Michel Perdrial . Textes en revues
Michel Perdrial



Loïc Boyer
On trouvera ici de mes textes courts publiés depuis mil neuf cent quatre-vingt-quinze dans des revues littéraires en France (Supérieur Inconnu, Supplément d’Ame, Nouvelle Donne, Le Bord de l’Eau, Pris de Peur, l’Art du Bref, Sol’Air, Gros Textes, Salmigondis, Verso, Décharge, Bulle, Filigranes, Diérèse, Martobre, Comme ça et Autrement, (Cahier d’) Ecritures, La Nef des Fous), en Belgique (Traversées, Ecrits Vains, L’Arbre à Plumes, Inédit Nouveau, Bleu d’Encre), au Canada (Les Saisons Littéraires) et en Italie (Les Cahiers du Ru).

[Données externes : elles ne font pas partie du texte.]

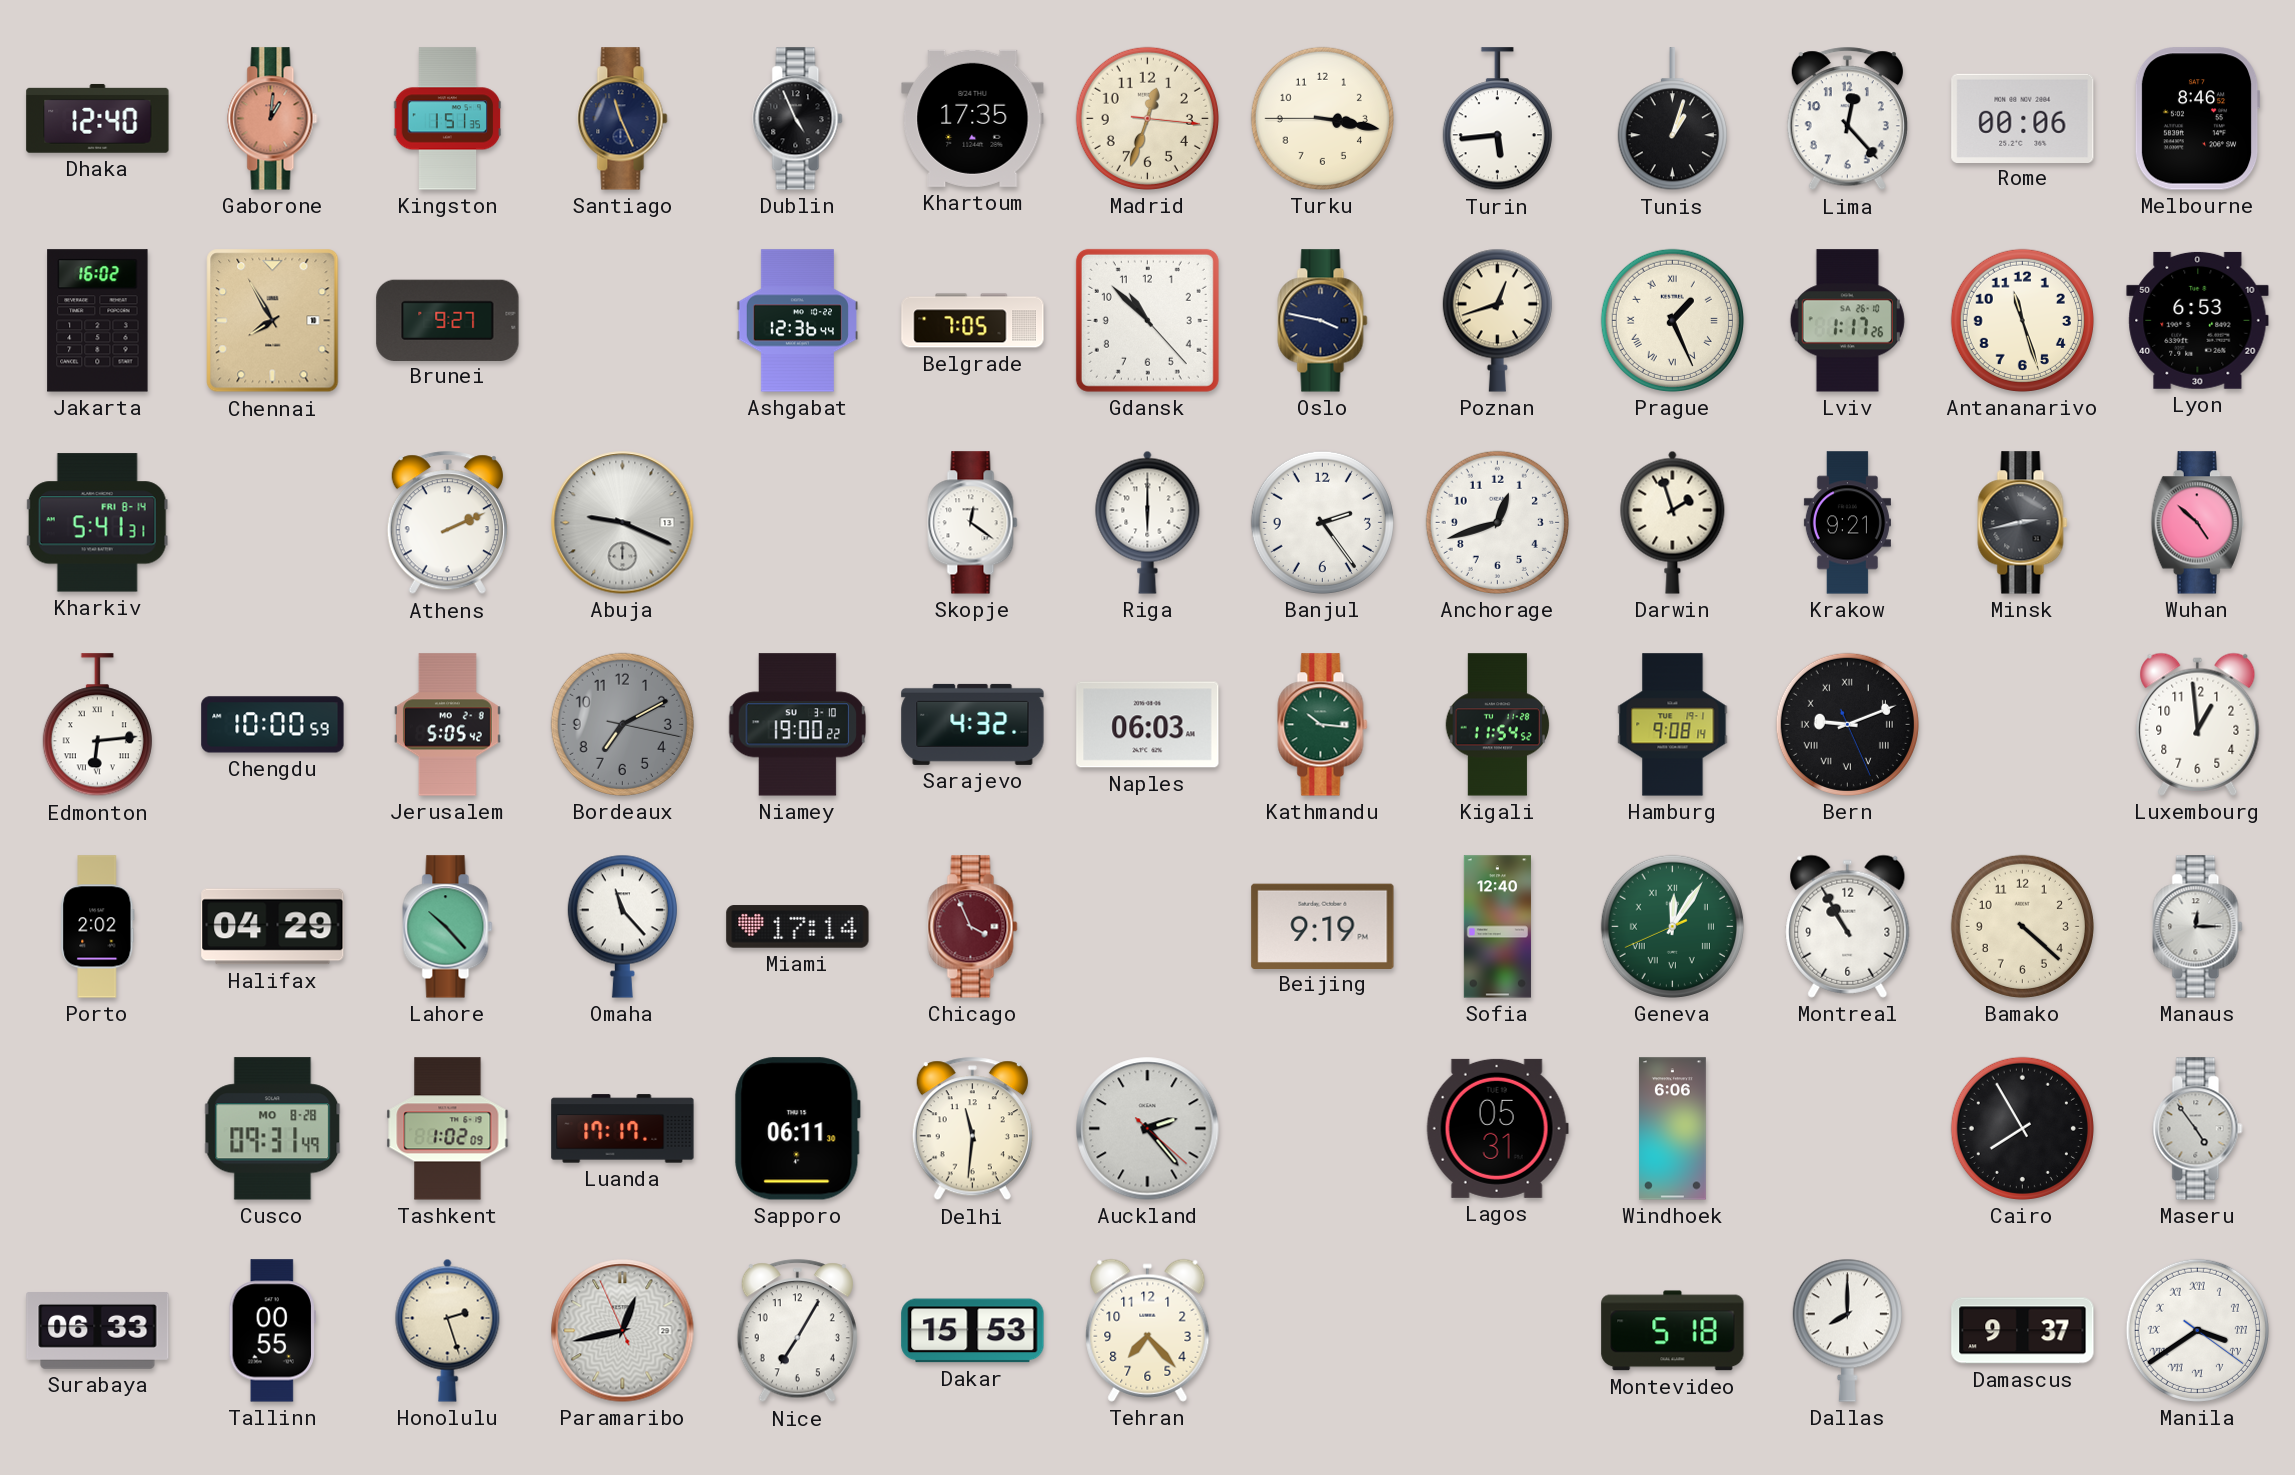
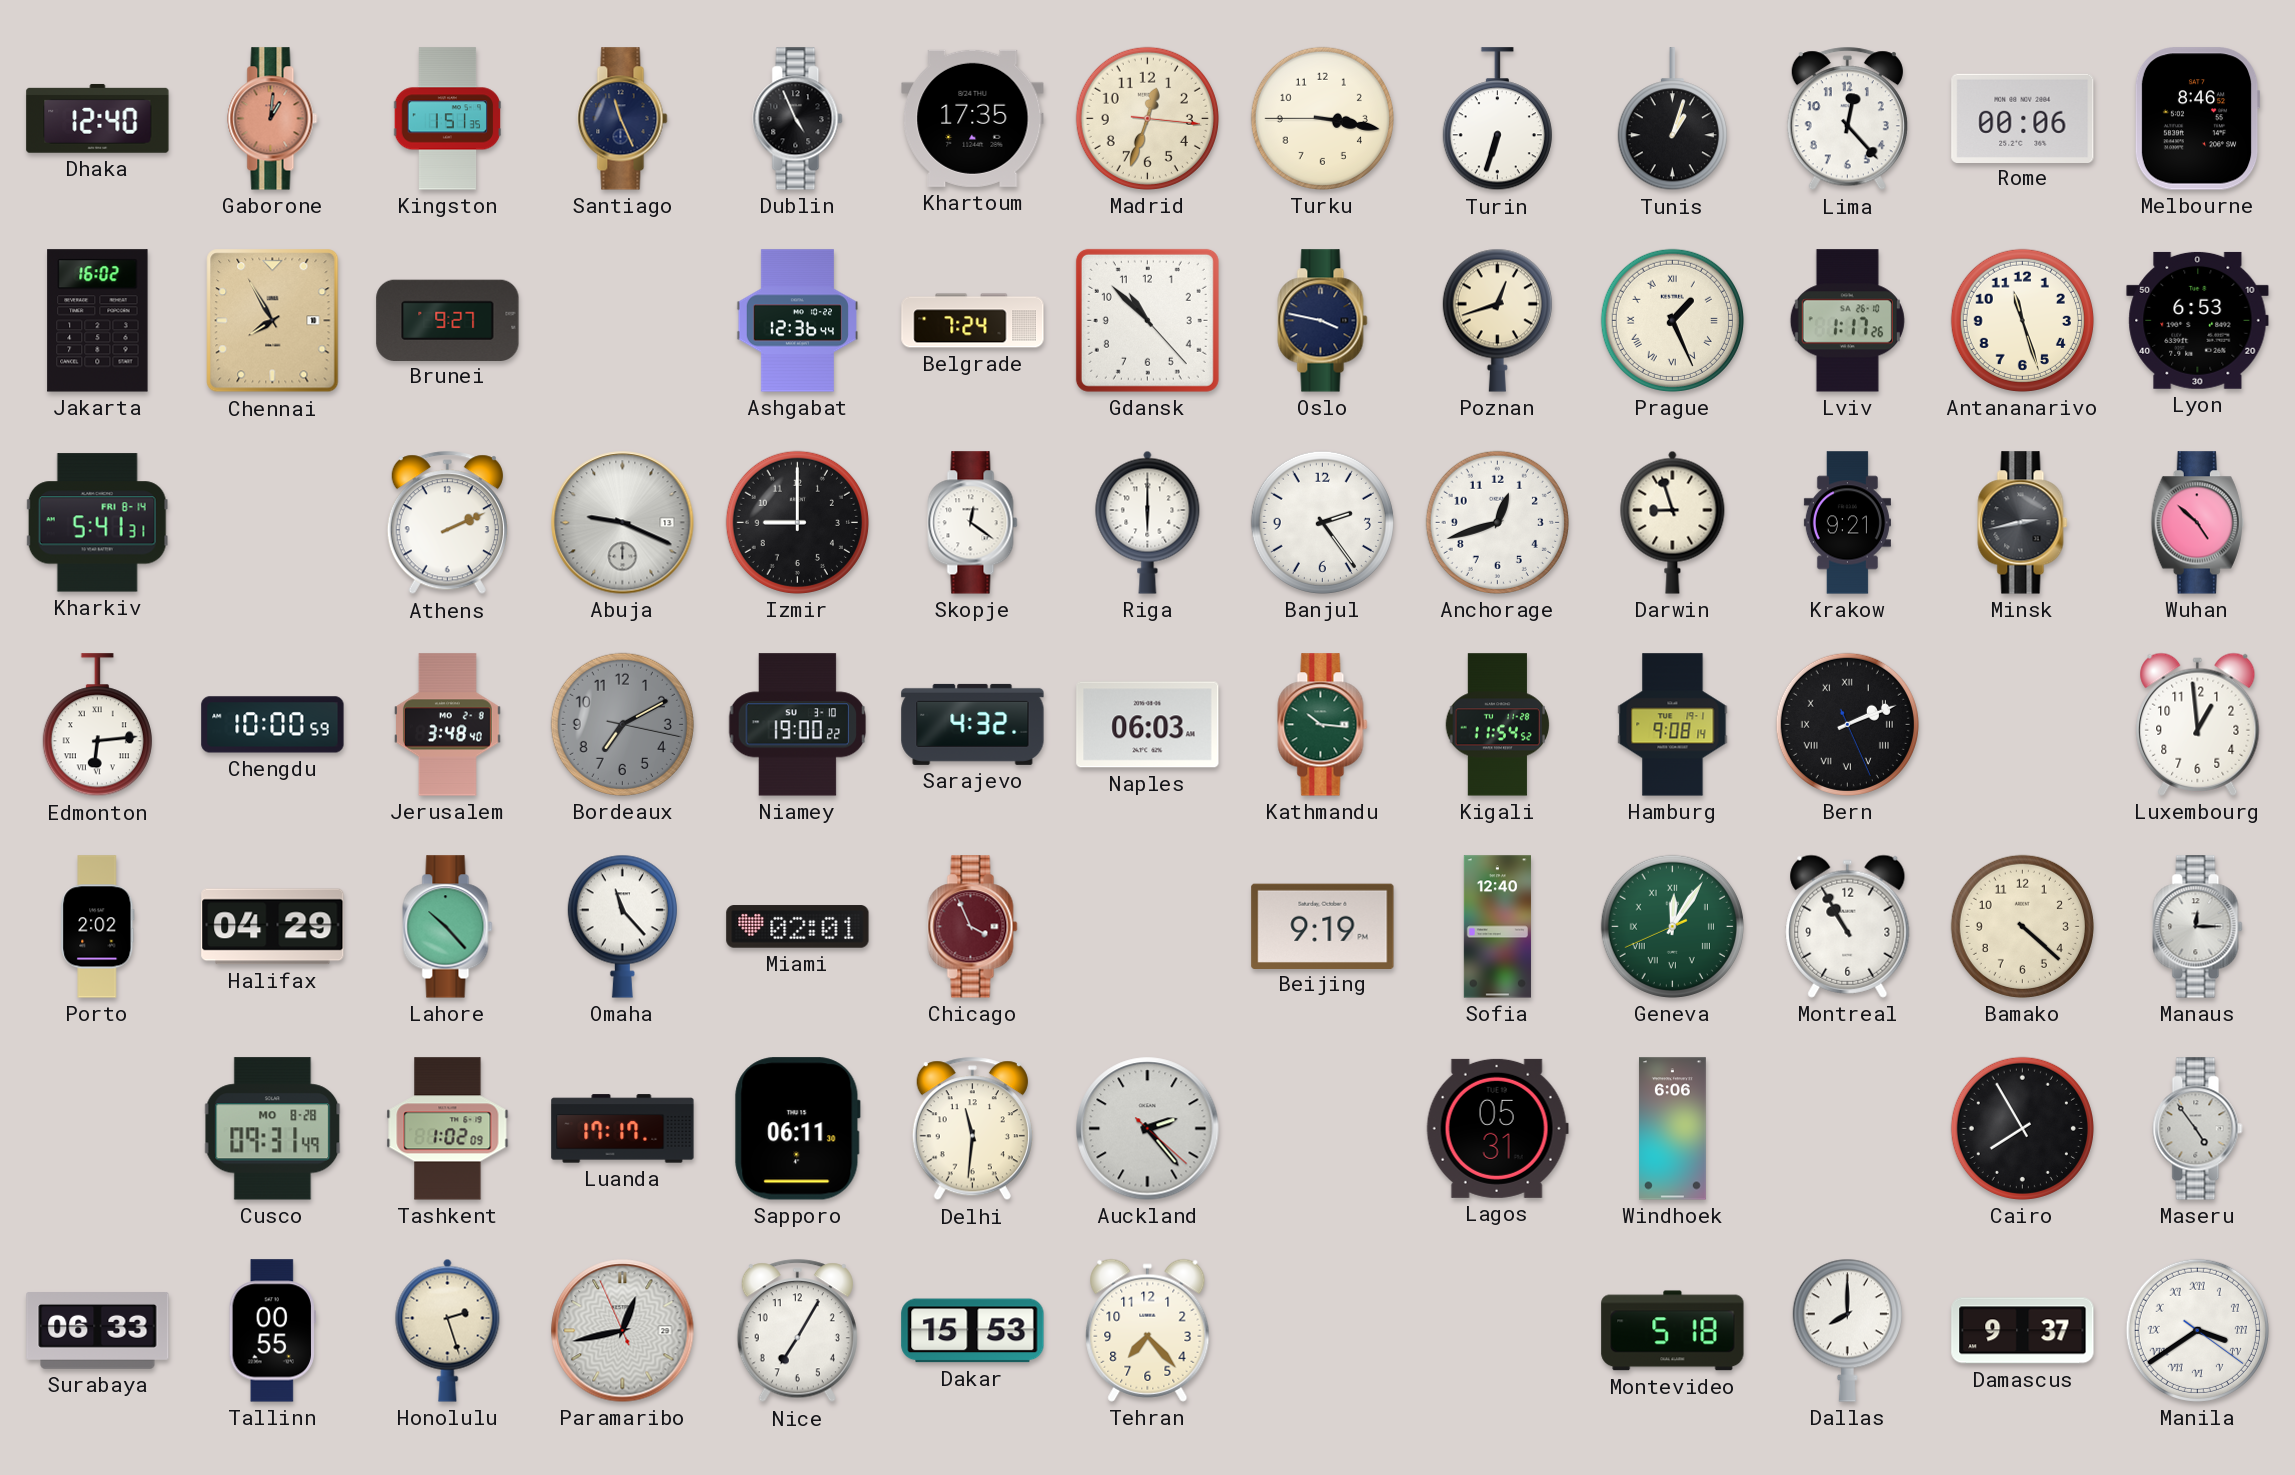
Turin: 5:44 -> 6:33
Belgrade: 7:05 -> 7:24
Izmir: none -> 9:00
Darwin: 1:57 -> 8:57
Jerusalem: 5:05 -> 3:48
Bern: 9:11 -> 2:11
Miami: 17:14 -> 02:01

Les courageuses Editions du Chardon ont publié en mil neuf cent quatre-vingt-dix-neuf Erotica, un recueil de vingt-huit de ces textes, illustré par Isabelle Pio et Antoine Lopez et préfacé par Sarane Alexandrian, toujours disponible auprès de moi.

Je suis également l’auteur d’une pièce de théâtre et de plusieurs romans ou récits à ce jour inédits.

Depuis le onze novembre deux mille six, je publie mon Journal via Internet, un temps sous-titré Persiflages, moquages et autres énervages mâtinés de complimentages et de contentages. Sa première partie est lisible chez Eklablog, la deuxième chez L’Imprimante.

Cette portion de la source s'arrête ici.